» **TASK TO CARRY OUT**
All of the records should be given again exactly as they appear.

======== SOURCE RECORDS

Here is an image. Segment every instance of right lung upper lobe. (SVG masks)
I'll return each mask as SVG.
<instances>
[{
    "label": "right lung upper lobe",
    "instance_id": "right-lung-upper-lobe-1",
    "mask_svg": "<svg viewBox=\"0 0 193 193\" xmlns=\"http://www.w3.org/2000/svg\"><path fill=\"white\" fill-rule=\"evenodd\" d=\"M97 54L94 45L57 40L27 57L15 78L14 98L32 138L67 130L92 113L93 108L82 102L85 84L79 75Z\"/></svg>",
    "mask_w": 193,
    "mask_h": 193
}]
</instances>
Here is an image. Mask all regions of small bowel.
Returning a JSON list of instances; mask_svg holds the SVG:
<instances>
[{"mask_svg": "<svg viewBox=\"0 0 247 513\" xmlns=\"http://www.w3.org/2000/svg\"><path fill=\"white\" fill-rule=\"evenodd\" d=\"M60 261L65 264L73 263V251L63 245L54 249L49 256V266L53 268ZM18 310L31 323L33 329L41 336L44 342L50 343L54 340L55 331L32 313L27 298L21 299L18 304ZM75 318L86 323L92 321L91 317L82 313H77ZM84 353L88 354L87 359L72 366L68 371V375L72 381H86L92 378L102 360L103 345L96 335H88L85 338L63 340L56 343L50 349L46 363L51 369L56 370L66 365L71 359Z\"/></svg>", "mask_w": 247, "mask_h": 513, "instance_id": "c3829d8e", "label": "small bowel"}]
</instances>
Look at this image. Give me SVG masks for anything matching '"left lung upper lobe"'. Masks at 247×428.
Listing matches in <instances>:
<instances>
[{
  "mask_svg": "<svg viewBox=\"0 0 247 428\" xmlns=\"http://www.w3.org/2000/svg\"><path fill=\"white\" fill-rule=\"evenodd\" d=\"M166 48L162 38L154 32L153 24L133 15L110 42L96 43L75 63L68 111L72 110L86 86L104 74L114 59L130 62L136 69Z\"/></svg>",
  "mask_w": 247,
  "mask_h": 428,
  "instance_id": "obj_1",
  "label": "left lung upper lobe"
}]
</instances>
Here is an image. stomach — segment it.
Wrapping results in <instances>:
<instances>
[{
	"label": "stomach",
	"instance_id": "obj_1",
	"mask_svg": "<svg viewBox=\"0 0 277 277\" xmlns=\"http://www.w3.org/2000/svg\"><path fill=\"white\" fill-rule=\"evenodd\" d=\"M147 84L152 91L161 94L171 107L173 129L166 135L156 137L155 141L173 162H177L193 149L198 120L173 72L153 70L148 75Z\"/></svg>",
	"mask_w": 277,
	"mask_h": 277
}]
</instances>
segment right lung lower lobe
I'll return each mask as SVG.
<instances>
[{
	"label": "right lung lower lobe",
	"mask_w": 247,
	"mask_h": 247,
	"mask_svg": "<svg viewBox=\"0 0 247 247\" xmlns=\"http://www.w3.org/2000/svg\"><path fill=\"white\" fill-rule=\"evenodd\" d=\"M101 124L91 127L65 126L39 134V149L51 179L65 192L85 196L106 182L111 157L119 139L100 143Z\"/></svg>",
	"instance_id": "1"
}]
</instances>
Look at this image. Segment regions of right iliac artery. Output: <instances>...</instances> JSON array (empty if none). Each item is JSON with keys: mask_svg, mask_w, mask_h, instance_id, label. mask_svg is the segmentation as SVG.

================

» **ANSWER TO THE EXERCISE**
Here is an image. Segment every instance of right lung upper lobe. (SVG masks)
I'll return each mask as SVG.
<instances>
[{
    "label": "right lung upper lobe",
    "instance_id": "right-lung-upper-lobe-1",
    "mask_svg": "<svg viewBox=\"0 0 193 193\" xmlns=\"http://www.w3.org/2000/svg\"><path fill=\"white\" fill-rule=\"evenodd\" d=\"M97 54L94 45L57 40L27 57L15 78L14 98L32 138L67 130L92 113L93 108L82 102L85 84L79 75Z\"/></svg>",
    "mask_w": 193,
    "mask_h": 193
}]
</instances>
Here is an image. Mask all regions of small bowel.
Returning a JSON list of instances; mask_svg holds the SVG:
<instances>
[{"mask_svg": "<svg viewBox=\"0 0 247 513\" xmlns=\"http://www.w3.org/2000/svg\"><path fill=\"white\" fill-rule=\"evenodd\" d=\"M60 261L65 264L73 263V251L63 245L54 249L49 256V266L53 268ZM18 310L31 323L33 329L41 336L44 342L50 343L54 340L55 331L32 313L27 298L21 299L18 304ZM75 318L86 323L92 321L91 317L82 313H77ZM84 353L88 354L87 359L72 366L68 371V375L72 381H86L92 378L102 360L103 345L96 335H88L85 338L63 340L56 343L50 349L46 363L51 369L56 370L66 365L71 359Z\"/></svg>", "mask_w": 247, "mask_h": 513, "instance_id": "c3829d8e", "label": "small bowel"}]
</instances>
Look at this image. Give me SVG masks for anything matching '"left lung upper lobe"'. Masks at 247×428.
Listing matches in <instances>:
<instances>
[{
  "mask_svg": "<svg viewBox=\"0 0 247 428\" xmlns=\"http://www.w3.org/2000/svg\"><path fill=\"white\" fill-rule=\"evenodd\" d=\"M166 48L162 38L154 32L153 24L133 15L110 42L96 43L75 63L68 111L72 110L86 86L104 74L114 59L130 62L136 69Z\"/></svg>",
  "mask_w": 247,
  "mask_h": 428,
  "instance_id": "obj_1",
  "label": "left lung upper lobe"
}]
</instances>
Here is an image. stomach — segment it.
Wrapping results in <instances>:
<instances>
[{
	"label": "stomach",
	"instance_id": "obj_1",
	"mask_svg": "<svg viewBox=\"0 0 277 277\" xmlns=\"http://www.w3.org/2000/svg\"><path fill=\"white\" fill-rule=\"evenodd\" d=\"M147 84L152 91L161 94L171 107L173 129L166 135L156 137L155 141L173 162H177L193 149L198 120L173 72L153 70L148 75Z\"/></svg>",
	"mask_w": 277,
	"mask_h": 277
}]
</instances>
segment right lung lower lobe
I'll return each mask as SVG.
<instances>
[{
	"label": "right lung lower lobe",
	"mask_w": 247,
	"mask_h": 247,
	"mask_svg": "<svg viewBox=\"0 0 247 247\" xmlns=\"http://www.w3.org/2000/svg\"><path fill=\"white\" fill-rule=\"evenodd\" d=\"M101 124L91 127L65 126L39 134V149L51 179L65 192L85 196L106 182L111 157L119 139L100 143Z\"/></svg>",
	"instance_id": "1"
}]
</instances>
Look at this image. Segment regions of right iliac artery. Output: <instances>...</instances> JSON array (empty if none). Each item is JSON with keys: mask_svg, mask_w, mask_h, instance_id, label. mask_svg is the segmentation as SVG.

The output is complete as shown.